Amidst rolling, rollicking verdant hills and valleys, the Bangalore South constituency is still home to 28 lakes and tanks, at least on paper. But if one is actually looking for their health status, it has to be seen through the microcosm of rapid urbanisation and development in this constituency, in the past decade when it was purely a rural belt. Except for three to five lakes, today, the rest are in a state of acute thrombosis; encroached, dumped and swallowed by residents, realtors and builders.

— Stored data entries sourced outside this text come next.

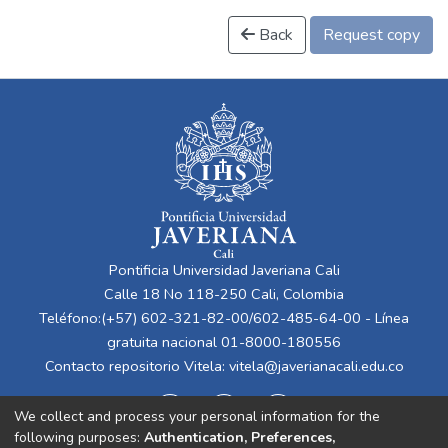
Back
Request copy
Pontificia Universidad Javeriana Cali
Calle 18 No 118-250 Cali, Colombia
Teléfono:(+57) 602-321-82-00/602-485-64-00 - Línea
gratuita nacional 01-8000-180556
Contacto repositorio Vitela:
vitela@javerianacali.edu.co
We collect and process your personal information for the
following purposes:
Authentication, Preferences,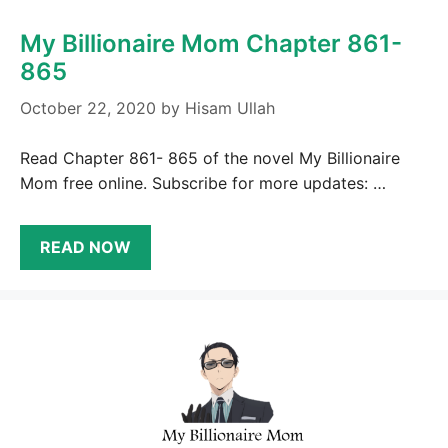
My Billionaire Mom Chapter 861-
865
October 22, 2020
by
Hisam Ullah
Read Chapter 861- 865 of the novel My Billionaire
Mom free online. Subscribe for more updates: …
READ NOW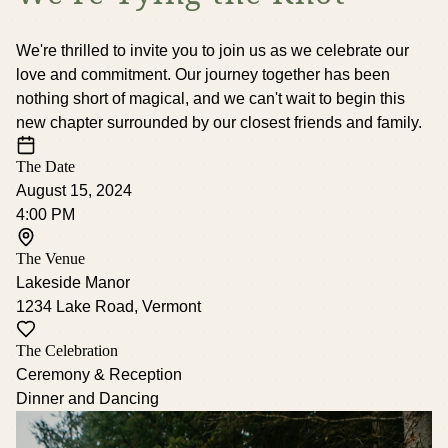
We're thrilled to invite you to join us as we celebrate our
love and commitment. Our journey together has been
nothing short of magical, and we can't wait to begin this
new chapter surrounded by our closest friends and family.
The Date
August 15, 2024
4:00 PM
The Venue
Lakeside Manor
1234 Lake Road, Vermont
The Celebration
Ceremony & Reception
Dinner and Dancing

With BBMP taking up Dorekere, Uttarahalli and Maghe Lake for development, the rest it seems, will have to wait for their turn.
City Express takes a look at one of the lakes, the Uttarahalli Kere, which is considered very important and relevant for the preservation of water bodies, and is therefore undergoing major revival efforts by the BBMP, United Ways of Bengaluru, volunteers and donors.
Suresh Nair, United Ways of Bengaluru, says, "Unfortunately, in the case of Uttarahalli Lake, we have not been successful in putting together a strong community, and as a consequence, the progress has been much slower than at other lakes. Despite this, there has been some success such as fencing of the lake and building and commissioning of a sewage treatment plant, although the plant has not been working fully."
On the other hand, BBMP claims that most of the works have been completed and the results of the revival efforts would be visible in the next monsoon.
As one enters Uttarahalli Circle and takes a sharp right turn towards the road going to Kengeri, a huge 'water body' emerges, surrounded by stationary lorries and private buses. At first glance it looks like a place full of weeds and sewage. The 12-acre lake, now under BBMP's management, is still full of the dreaded hyacinth plant and other weeds with not even a semblance of being a water body to onlookers.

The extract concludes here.